Por suerte, mi hermano se sumó a la travesía: «viaje a Hurlingham sin perderse». Vino al mediodía a casa, almorzamos un riquísimo arroz con atún y, haciendo la digestión, nos fuimos caminando relajados hasta la terminal de ómnibus.
Mucha suerte. El micro ya estaba estacionado en la plataforma, a punto de salir. Dormimos casi todo el viaje. Casi ni sentimos la hora y quince minutos que estuvimos viajando. Listo. La parte más fácil del periplo había terminado. Ahora faltaba el tren.
Sacamos el boleto y nos subimos. Quince minutos sentados arriba del tren, esperando que salga. La ansiedad me sucumbía el cuerpo. Finalmente, se escuchó el silbato, y el San Martín arrancó su marcha. Mi hermano se dormía. Yo, atenta a cada estación para no terminar en cualquier lado.
Después de siete u ocho estaciones, no recuerdo muy bien, vi el cartel en la estación: «Hurlingham». «Dale», le digo a mi hermano, y bajamos. Mi pequeña odisea había terminado. Ahora esperábamos la noche.
Llegamos a la plaza. A medida que nos acercábamos, más deseosa me ponía. Un pequeño escenario cortaba la calle, y guirnaldas la vestía. Había gente comiendo, jugando con espuma, encontrándose. Se percibía la «buena onda» en el aire.
De a poco me fui acercando hacia donde se presentaban las murgas. Todo me llamaba la atención y me generaba bienestar. Los bombos, los platillos, los colores, la vestimenta, las canciones y sus letras, el baile. Todo eso junto, me generó alegría. Ganas estar atenta a todo, de no perderme nada.
Pude terminar de entender la frase que me dice el murguero que me cruce en la vida por esas cosas del destino, «la murga es una familia». Lo comprendí cuando vi como se cuidaban entre todos; lo más chiquitos a los más grandes, y los más grandes a lo más chiquitos.

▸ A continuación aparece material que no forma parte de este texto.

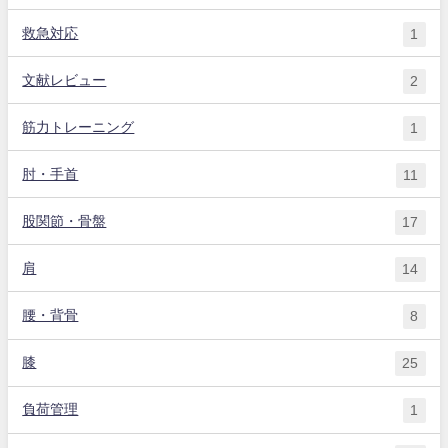
救急対応
1
文献レビュー
2
筋力トレーニング
1
肘・手首
11
股関節・骨盤
17
肩
14
腰・背骨
8
膝
25
負荷管理
1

Cuando vi como se contagiaban y nos contagiaban la alegría del carnaval, de estar en un corso y disfrutar en familia, con amigos, con vecinos la libertad para salir a la calle a pasarla bien. Cuando vi como las murgas se bancan entre ellas; como se apoyan. Porque se entienden, porque saben todo lo que cuesta armar un corso, un traje, escribir una crítica. Porque comparten un mismo sentimiento. Porque sólo ellas entienden como se vive el carnaval. Lo llevan en la piel.
Me divertí. Lo disfruté. Me alegré de poder ver a la gente compartir, pasarla bien, bailar, aplaudir, reírse. De ver a la gente salir a la calle, de que los barrios se tiñan de miles de colores. Me sentí muy bien de poder escuchar lo que dice el otro libremente, sin que nadie lo reprima más allá de lo que piense.
Viví el carnaval, viví un corso, lo sentí en el cuerpo, fui parte de él. El corso es carnaval; la murga es el condimento perfecto que le suma el color, música y compromiso a la fiesta del barrio. Y pude, finalmente, sentir en mí el espíritu murguero.